We support the call by Tacoma City Councilman Bill Evans for an official investigation by the city into Cuddeford's arrest and mistreatment, and also into other troubling incidents:  the use of force against Caitlin Esworthy and Jeff Berryhill, who were arrested along with Cuddeford; the arrest of Legal Observer Karen Weill; the harrassment, intimidation, and illegal detention of Joe La Sac, a student at the University of Puget Sound, whose treatment at the hands of Tacoma police is being viewed around the world, thanks to his artful YouTube video, "Film Is NOT a Crime; the arrest of Thomas McCarthy at 11:30 p.m. on Mar. 9 at the Port of Tacoma for supposed crime of carrying a backpack with food and first aid supplies; the brutal attack by police in the early morning hours of Saturday, Mar. 10, with tear gas, concussion grenades, rubber bullets, and truncheons on a peaceful crowd singing "Give Peace a Chance"; the arrest on Sunday, Mar. 11, of eight protestors for violating an unconstitutional ban on backpacks, bags, and purses; another tear gas assault on a peaceful crowd around 1:00 a.m. on Tuesday, Mar. 13; and a number of other, related incidents.  These events constitute a pattern of repression.  They must be investigated, and they must come to an end.

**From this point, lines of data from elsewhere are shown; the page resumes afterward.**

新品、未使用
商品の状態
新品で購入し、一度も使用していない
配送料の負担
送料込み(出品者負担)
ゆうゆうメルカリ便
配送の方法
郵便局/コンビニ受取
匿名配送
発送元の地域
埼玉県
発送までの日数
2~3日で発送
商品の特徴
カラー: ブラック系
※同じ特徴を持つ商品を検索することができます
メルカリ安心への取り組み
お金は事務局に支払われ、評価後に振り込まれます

We are committed to following the example of the late Martin Luther King Jr., who lost his life in the struggle to redeem the United States from the "giant triplets of racism, materialism, and militarism" that afflict this land.  In his April 1967 speech "Beyond Vietnam," King quoted a Vietnamese Buddhist leader whose words ring true today:  "It is curious that the Americans, who calculate so carefully on the possibilities of military victory, do not realize that in the process they are incurring deep psychological and political defeat."

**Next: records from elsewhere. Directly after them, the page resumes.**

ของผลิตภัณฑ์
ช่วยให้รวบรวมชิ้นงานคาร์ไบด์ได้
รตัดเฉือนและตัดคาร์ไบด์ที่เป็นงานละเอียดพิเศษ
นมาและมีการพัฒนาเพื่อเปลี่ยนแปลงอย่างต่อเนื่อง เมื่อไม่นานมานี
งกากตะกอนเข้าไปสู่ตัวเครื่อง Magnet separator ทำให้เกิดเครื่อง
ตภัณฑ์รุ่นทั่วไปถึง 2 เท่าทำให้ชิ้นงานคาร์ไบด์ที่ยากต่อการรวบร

We embrace the "Port Militarization Resistance Code/Statement of Non-Violence" endorsed last month by Olympia Port Militarization Resistance, and urge other groups and individuals to do likewise:

We, the members of Port Militarization Resistance (PMR), believe that non-violent social change is a means for people to discover their own power through the peaceful resolution of conflicts, the creation of democratic structures, and the realization of justice—not mere victory.  While working in this group we commit ourselves to the following principles:

1) We seek to win over our opposition by changing their minds rather than through degradation and humiliation.

2) We are willing to make personal sacrifices in order ensure freedom and justice for all people—even our opponents.

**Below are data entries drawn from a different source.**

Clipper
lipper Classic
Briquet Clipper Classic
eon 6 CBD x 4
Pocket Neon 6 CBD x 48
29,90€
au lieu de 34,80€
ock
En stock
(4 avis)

3) We shall refrain from physical assaults, verbal harassment, and malicious sabotage.

4) We remember the need for forgiveness and humility, and always seek to understand each other’s actions, and the actions of our opposition.

5) We shall ensure that all our events and meetings are transparent, inclusive, and democratic.

United for Peace of Pierce County supports the nonviolent port militarization resistance movement at the Port of Tacoma and rededicates itself to the effort to reconnect the United States to its roots in revolution against oppression, freedom from injustice, and genuine democracy.

UNITED FOR PEACE OF PIERCE COUNTY

"We nonviolently oppose the reliance on unilateral military actions rather than cooperative diplomacy."